The rush from cashing my first paycheck after college made me feel like I was rich. In reality, being rich or poor is relative. My definition of being rich meant I no longer had to worry about paying my monthly utility bills. I falsely believed I would finally live my dream life on Easy Street.
Money initially brought me happiness after I had been a starving student for so many years. The love of fashion has always been a weakness of mine. After getting on my feet financially, I splurged on myself and purchased a new handbag. Initially, I had an endorphin high from shopping. Unfortunately, over time, that beautiful handbag was no longer new or pristine.
My knee-jerk reaction was to go buy something else to feel that same high, or what I thought was happiness. Deep down in my soul, I was less content than I'd ever been, trying to use stuff to fill a void in my heart. The problem with this strategy was that stuff always broke, rusted, went out of style or lost its luster.
The trappings of this world also became meaningless when I faced real trials. I felt discouraged, thinking I’d finally be happy when I was able to support myself financially. The world had fooled me.
It turned out that money did buy temporary happiness; it just didn't buy lasting JOY.
The Scriptures teach us this truth in 1 Timothy 6:9-10: “People who long to be rich fall into temptation and are trapped by many foolish and harmful desires that plunge them into ruin and destruction. For the love of money is the root of all kinds of evil. And some people, craving money, have wandered from the true faith and pierced themselves with many sorrows.” If you spend your days longing to be rich, you’ll be tempted and trapped by your own harmful desires. “The love of money” is evil. Not money itself. Money is a tool used to bless people and provide basic human needs. What's evil is when our heart desires money above all else.
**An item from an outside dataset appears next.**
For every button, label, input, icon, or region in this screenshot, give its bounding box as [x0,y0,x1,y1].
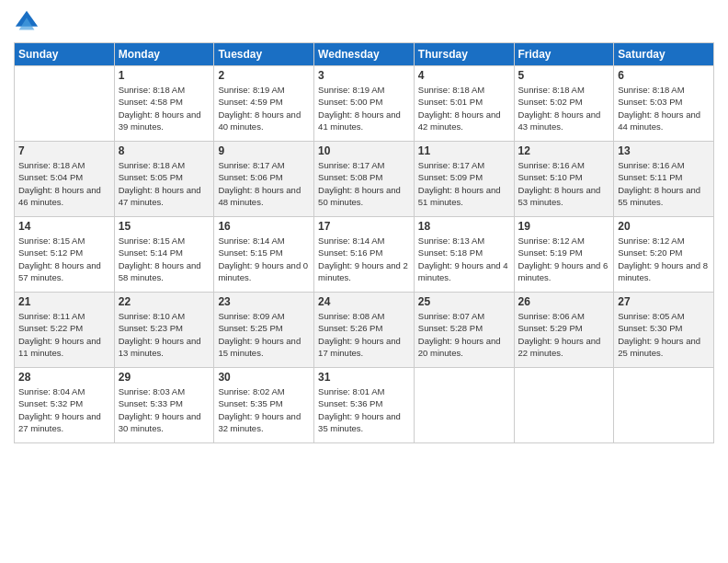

As time marched on, I began to experience health issues. A physician recommended surgery to solve my chronic sinusitis, just one of the health challenges I faced at that time. My life hadn’t turned out to be the fairy tale my professors had promised in business school.
After having sinus surgery, I spent two weeks recovering at home. My first day back in the office was extremely stressful. I found myself buried in piles of paperwork and demands I couldn’t meet. I cupped my head in my hands and sighed with disgust as tears rolled down my cheeks. Unexpectedly, my nose also began to bleed and flow down my face alongside my
tears.
Eventually, blood began hemorrhaging from my nose, and I slowly lost consciousness. No amount of stuff or money could save my life. We learned later that an artery had been accidentally severed during my sinus surgery. After emergency surgery to stop the bleeding in my nose, I needed a blood transfusion. I was teetering on the brink of death.
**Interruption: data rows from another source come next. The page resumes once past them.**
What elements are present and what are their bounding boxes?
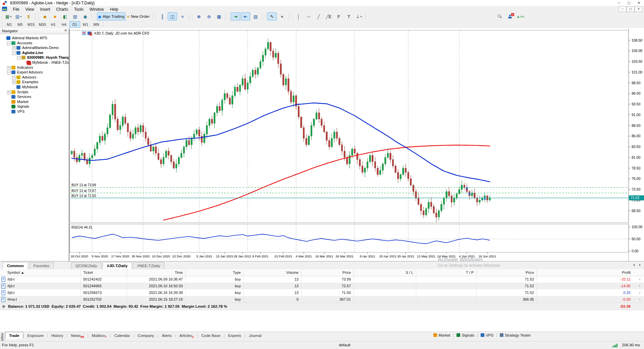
- fibonacci-button[interactable]: F: [334, 12, 343, 20]
- crosshair-button[interactable]: +: [277, 12, 287, 20]
- vertical-line-button[interactable]: │: [294, 12, 303, 20]
- tab-company[interactable]: Company: [134, 332, 157, 339]
- chart-shift-button[interactable]: ⇤: [241, 12, 250, 20]
- tab-experts[interactable]: Experts: [225, 332, 245, 339]
- nav-item-myfxbook-nee-t-daily[interactable]: Myfxbook - #NEE-T,Daily: [0, 60, 69, 65]
- timeframe-m30[interactable]: M30: [37, 21, 48, 28]
- table-row[interactable]: #ma-t5012527022021.06.15 18:27:19buy5367…: [0, 296, 644, 303]
- nav-item-services[interactable]: Services: [0, 95, 69, 100]
- signals-button[interactable]: Signals: [454, 332, 477, 339]
- tab-scroll-arrows[interactable]: ◄ ►: [633, 263, 643, 266]
- strategy-tester-button[interactable]: Strategy Tester: [497, 332, 533, 339]
- nav-item-scripts[interactable]: +Scripts: [0, 90, 69, 95]
- tab-mailbox[interactable]: Mailbox7: [88, 332, 110, 340]
- signals-icon-button[interactable]: ◧: [60, 12, 70, 20]
- chart-tab--jd-t-daily[interactable]: #JD-T,Daily: [103, 262, 132, 270]
- nav-item-myfxbook[interactable]: Myfxbook: [0, 85, 69, 90]
- navigator-close-icon[interactable]: ✕: [64, 29, 67, 32]
- search-button[interactable]: [495, 12, 504, 20]
- nav-item-examples[interactable]: +Examples: [0, 80, 69, 85]
- chart-tab--nee-t-daily[interactable]: #NEE-T,Daily: [133, 262, 164, 269]
- close-position-icon[interactable]: x: [639, 283, 641, 289]
- new-chart-button-dropdown-icon[interactable]: ▾: [10, 15, 11, 18]
- text-button[interactable]: T: [344, 12, 354, 20]
- timeframe-mn[interactable]: MN: [91, 21, 102, 28]
- expand-icon[interactable]: +: [12, 46, 16, 50]
- chart-window[interactable]: BUY 13 at 73.99BUY 13 at 72.67BUY 13 at …: [69, 28, 644, 261]
- tab-trade[interactable]: Trade: [5, 332, 23, 339]
- table-row[interactable]: #jd-t5012449652021.06.10 16:50:33buy1372…: [0, 283, 644, 289]
- profiles-button-dropdown-icon[interactable]: ▾: [20, 15, 21, 18]
- nav-item-market[interactable]: Market: [0, 100, 69, 105]
- child-close-button[interactable]: ✕: [635, 6, 643, 12]
- status-profile[interactable]: default: [339, 343, 351, 347]
- timeframe-h1[interactable]: H1: [48, 21, 59, 28]
- balance-expand-icon[interactable]: ⊕: [2, 303, 5, 310]
- nav-item-vps[interactable]: VPS: [0, 109, 69, 114]
- tab-code-base[interactable]: Code Base: [198, 332, 224, 339]
- arrows-button-dropdown-icon[interactable]: ▾: [360, 15, 362, 18]
- menu-help[interactable]: Help: [107, 6, 121, 12]
- new-order-button[interactable]: ≡New Order: [126, 12, 151, 20]
- vps-button[interactable]: VPS: [478, 332, 496, 339]
- account-button[interactable]: 1: [505, 12, 515, 20]
- collapse-icon[interactable]: −: [12, 51, 16, 55]
- column-header-profit[interactable]: Profit: [577, 269, 631, 276]
- tab-journal[interactable]: Journal: [246, 332, 265, 339]
- expand-icon[interactable]: +: [12, 76, 16, 80]
- timeframe-d1[interactable]: D1: [69, 21, 80, 28]
- new-chart-button[interactable]: ▦▾: [4, 12, 13, 20]
- arrows-button[interactable]: ⇣▾: [354, 12, 364, 20]
- vps-icon-button[interactable]: ▤: [70, 12, 80, 20]
- collapse-icon[interactable]: −: [17, 56, 21, 60]
- zoom-in-button[interactable]: ⊕: [194, 12, 204, 20]
- expand-icon[interactable]: +: [7, 66, 11, 70]
- column-header-symbol[interactable]: Symbol ▲: [7, 269, 24, 276]
- expand-icon[interactable]: +: [7, 91, 11, 94]
- menu-window[interactable]: Window: [87, 6, 107, 12]
- community-button[interactable]: ◉: [80, 12, 90, 20]
- templates-button[interactable]: ▨: [251, 12, 260, 20]
- market-icon-button[interactable]: ■: [50, 12, 60, 20]
- deposit-button[interactable]: ◆: [40, 12, 50, 20]
- nav-item-signals[interactable]: Signals: [0, 104, 69, 109]
- column-header-ticket[interactable]: Ticket: [83, 269, 93, 276]
- column-header-price[interactable]: Price: [297, 269, 351, 276]
- navigator-tab-common[interactable]: Common: [3, 262, 28, 270]
- auto-scroll-button[interactable]: ⇥: [231, 12, 240, 20]
- column-header-type[interactable]: Type: [187, 269, 241, 276]
- nav-item-aglobe-live[interactable]: −Aglobe-Live: [0, 51, 69, 56]
- timeframe-h4[interactable]: H4: [59, 21, 69, 28]
- navigator-tab-favorites[interactable]: Favorites: [29, 262, 54, 269]
- tab-history[interactable]: History: [48, 332, 67, 339]
- tab-news[interactable]: News99: [68, 332, 88, 340]
- market-button[interactable]: Market: [431, 332, 453, 339]
- column-header-price[interactable]: Price: [480, 269, 534, 276]
- horizontal-line-button[interactable]: ─: [304, 12, 313, 20]
- algo-trading-button[interactable]: ◆Algo Trading: [97, 12, 125, 20]
- close-button[interactable]: ✕: [634, 0, 644, 6]
- channel-button[interactable]: ╱E: [324, 12, 333, 20]
- nav-item-indicators[interactable]: +Indicators: [0, 65, 69, 70]
- trendline-button[interactable]: ╱: [314, 12, 323, 20]
- column-header-tp[interactable]: T / P: [420, 269, 474, 276]
- price-chart[interactable]: BUY 13 at 73.99BUY 13 at 72.67BUY 13 at …: [69, 28, 644, 261]
- column-header-sl[interactable]: S / L: [360, 269, 413, 276]
- nav-item-83000989-huynh-thang-tu[interactable]: −83000989: Huynh Thang Tu: [0, 55, 69, 60]
- timeframe-m1[interactable]: M1: [4, 21, 15, 28]
- nav-item-accounts[interactable]: −Accounts: [0, 41, 69, 46]
- candlestick-chart-button[interactable]: ◫: [168, 12, 177, 20]
- table-row[interactable]: #jd-t5012424322021.06.09 16:36:47buy1373…: [0, 276, 644, 283]
- profiles-button[interactable]: ▥▾: [14, 12, 23, 20]
- timeframe-m15[interactable]: M15: [25, 21, 37, 28]
- child-minimize-button[interactable]: ─: [619, 6, 627, 12]
- tab-alerts[interactable]: Alerts: [158, 332, 175, 339]
- timeframe-m5[interactable]: M5: [15, 21, 25, 28]
- column-header-time[interactable]: Time: [129, 269, 183, 276]
- child-restore-button[interactable]: ▢: [627, 6, 635, 12]
- minimize-button[interactable]: ─: [614, 0, 624, 6]
- menu-insert[interactable]: Insert: [37, 6, 53, 12]
- line-chart-button[interactable]: ≈: [178, 12, 187, 20]
- column-header-volume[interactable]: Volume: [245, 269, 299, 276]
- tab-calendar[interactable]: Calendar: [111, 332, 133, 339]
How had my life ended up this way? I was supposed to be the kid with tons of potential, a great education and a promising career.
Here’s what I learned: When we fail to learn lessons in an easy manner, God, in His mercy, will strip everything away until He gets our attention. It took this trauma to awaken me to what values are truly important to God. He values our hearts and a relationship with us, above all else. He wants us to spend time daily studying Scripture, serving others and in prayer and fellowship with other believers; He does not want us shopping for stuff to make us feel better.
My career as a financial advisor now gives me a platform to teach individuals how to manage money well and deliver the gospel simultaneously. How we handle our money often represents our heart. Money and stuff are not inherently bad. We just can't use them as a substitute for Jesus. True security and lasting joy can only come from a relationship with Jesus.
Dear Lord, You are the only source of true and lasting JOY. Help me learn to manage money in such a way that it doesn’t manage me. In Jesus’ Name, Amen.